Hi all, in 0.7 beta, I am trying to create a web service using HTTP.jl that can utilize a periodically-updating tree (built with NearestNeighbors.jl). We need to use sklearn from python to generate vectors with which to populate the tree, and that usage of PyCall seems to be blocking everything and not allowing the web server to respond immediately. Any ideas as to how to get these to work together? Below is basically the code I’m running:

using HTTP
@everywhere using HTTP
using JSON
@everywhere using JSON
using Mongo
@everywhere using Mongo
using PyCall
@everywhere using PyCall
using LibBSON
@everywhere using LibBSON
using Distances
@everywhere using Distances

@everywhere include("NearestNeighbors.jl/src/NearestNeighbors.jl")

const c = RemoteChannel(()-> Channel{Tuple{NearestNeighbors.BallTree, Vector{String}}}(1))

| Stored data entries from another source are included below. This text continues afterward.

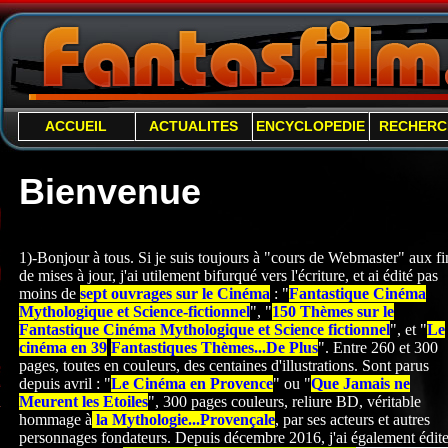
ACCUEIL
ACTUALITES
ENCYCLOPEDIE
RECHERC
Bienvenue
1)-Bonjour à tous. Si je suis toujours à "cours de Webmaster" aux fi
de mises à jour, j'ai utilement bifurqué vers l'écriture, et ai édité pas
moins de
sept ouvrages sur le Cinéma
: "
Fantastique Cinéma
Mythologique et Science-
fictionnel
", "
150 Thèmes sur le
Fantastique Cinéma Mythologique et Science fictionnel
", et "
Le
cinéma en 39
Fantastiques Thèmes...De Plus
". Entre 260 et 300
pages, toutes en couleurs, des centaines d'illustrations. Sont parus
depuis avril : "
Le Cinéma en Provence
" ou "
Que Jamais ne
Meurent les Etoiles
", 300 pages couleurs, reliure BD, véritable
hommage à
la Mythologie...Provençale
, par ses acteurs et autres
personnages fondateurs. Depuis décembre 2016, j'ai également édite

# helper function to strip out bad non-ascii
@everywhere stripc0x(a::String) = replace(a, r"[^\x20-\x7e]" => "")

@everywhere function _process_mongo_article(article::LibBSON.BSONObject)
    return (stripc0x(join(article["content"], "  ")), article["uid"])

@everywhere function process_documents(mongo_cursor::Mongo.MongoCursor, vectorizer::PyObject)
    mongo_objs = [_process_mongo_article(x) for x in mongo_cursor]
    art_contents = getindex.(mongo_objs, 1)
    uids = getindex.(mongo_objs, 2)

    m = vectorizer[:transform](art_contents)
    return Matrix(m'), uids

@everywhere function build_tree(vectorizer::PyObject)
    client = MongoClient("mongodb://locallhost")
    collection = MongoCollection(client, "db", "collection")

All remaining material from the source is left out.